Here's what they found: first, there are categories of basic services where high-income people avoid waiting altogether, and where low-income people experience substantial waits. A person from a low-income household spends "an hour more waiting for the same set of services than people from high-income household." That's 73 hours/year.

Some of that gap (5%) is attributable to proximity. Richer people don't have to go as far to access the same services as poorer people. Travel itself accounts for 2% more – poorer people wait longer for buses and have otherwise worse travel options.

A larger determinant of the gap (25%) is working flexibility. Poor people work jobs where they have less freedom to take time off to receive services, so they are forced to take appointments during peak hours.

Specific categories show starker differences. If a poor person and a wealthy person go to the doctor's on the same day, the poor person waits 46.28m to receive care, while the wealthy person waits 28.75m. The underlying dynamic here isn't hard to understand. Medical practices that serve rich people have more staff.

The same dynamic plays out in grocery stores: poor people spend an average of 24m waiting every time they go shopping. For rich people, it's 15m. Poor people don't just wait in longer lines – they also have to wait for understaffed stores to unlock the cases that basic necessities are locked behind (poor people also travel longer to get to the grocery store – and they travel by slower means).

A member of a poor household with a chronic condition that requires two clinic visits per month loses an additional five hours/year to waiting rooms when compared to a wealthy person. As the authors point out, this also translates to delayed care, missed appointments, and exacerbated health conditions.

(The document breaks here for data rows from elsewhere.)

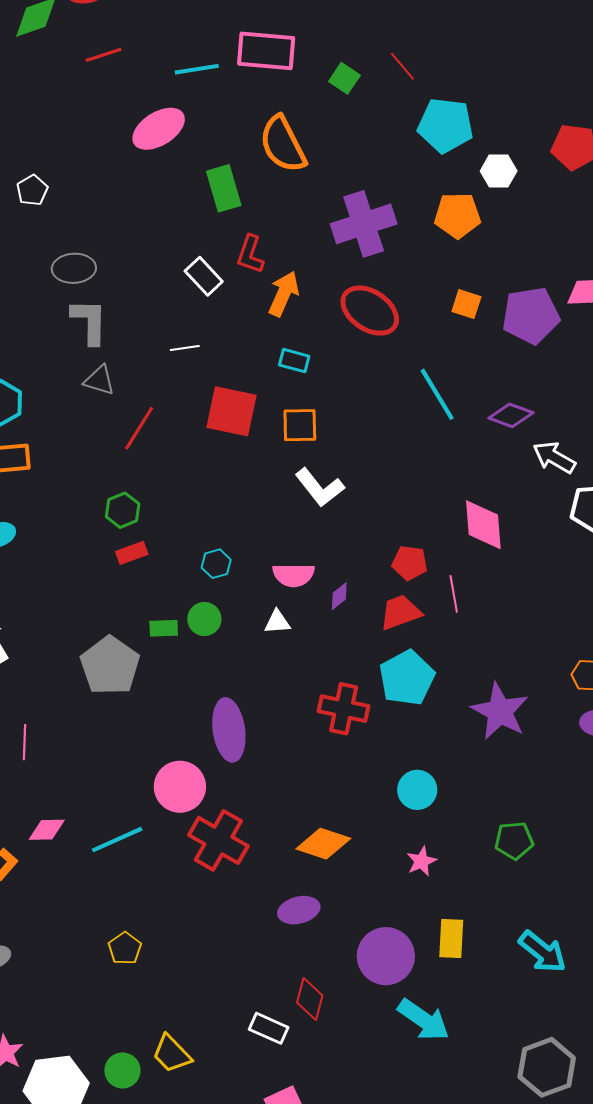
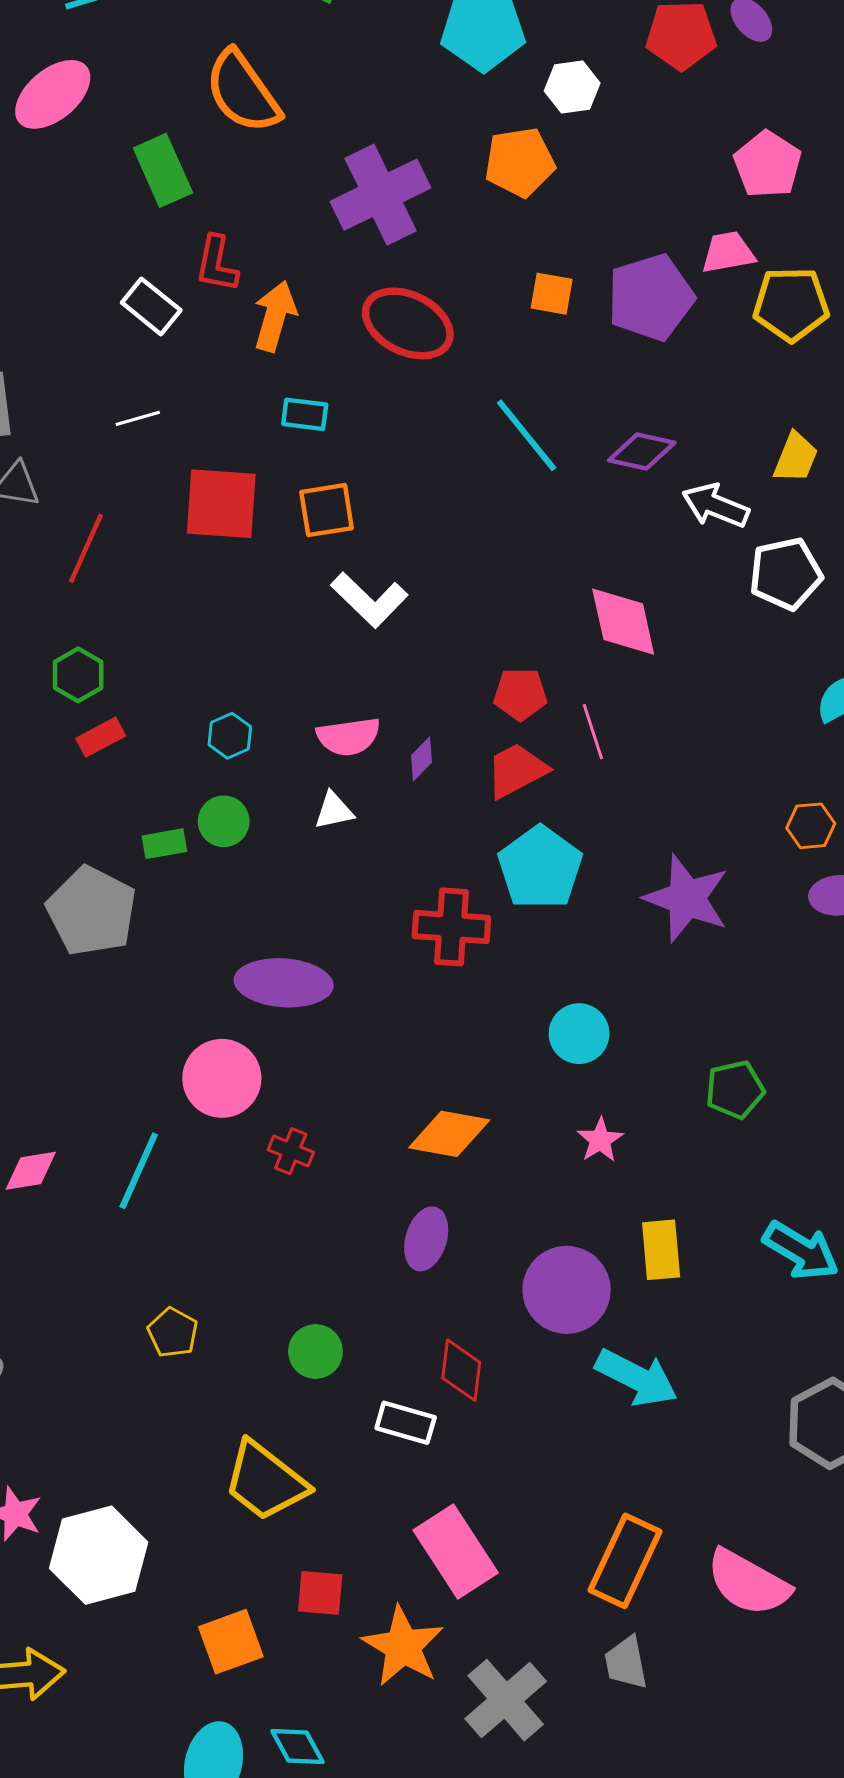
purple ellipse: (229, 730) -> (284, 983), turned -70
cyan line: (117, 840) -> (139, 1171), turned -34
red cross: (218, 840) -> (291, 1151), size x0.5
purple ellipse: (299, 910) -> (426, 1239), turned -51
yellow trapezoid: (172, 1054) -> (265, 1481), size x1.4
green circle: (122, 1070) -> (315, 1352), moved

Time poverty leads to health poverty.

All of this is worse for people of color: "Low-income White and Black Americans are both more likely to wait when seeking services than their wealthier same-race peer" but "wealthier White people face an average wait time of 28 minutes while wealthier Black people face a 54 minute average wait time…wealthier Black people do not receive the same time-saving attention from service providers that wealthier non-Black people receive" (there's a smaller gap for Latino people, and no observed gap for Asian Americans.)

The gender gap is more complicated: "Low-income women are 3 percentage points more likely than low-income men and high-income women are 6 percentage points more likely than high-income men to use common services" – it gets even worse for low-income mothers, who take on the time-burdens associated with their kids' need to access services.

Surprisingly, men actually end up waiting longer than women to access services: "low-income men spend about 6 more minutes than low-income women waiting for service…high-income men spend about 12 more minutes waiting for services than high-income women."

Given the important role that scheduling flexibility plays in the time gap, the authors propose that interventions like subsidized day-care and afterschool programming could help parents access services at off-peak hours. They also echo Graeber's call for reduced paperwork burdens for receiving benefits and accessing public services.

They recommend changes to labor law to protect the right of low-waged workers to receive services during off-peak hours, in the manner of their high-earning peers (they reference research that shows that this also improves worker productivity and is thus a benefit to employers as well as workers).

Finally, they come to the obvious point: making people less cash-poor will alleviate their time-poverty. Higher minimum wages, larger earned income tax credits, investments in low-income neighborhoods and better public transit will all give poor people more time and more money with which to command better services.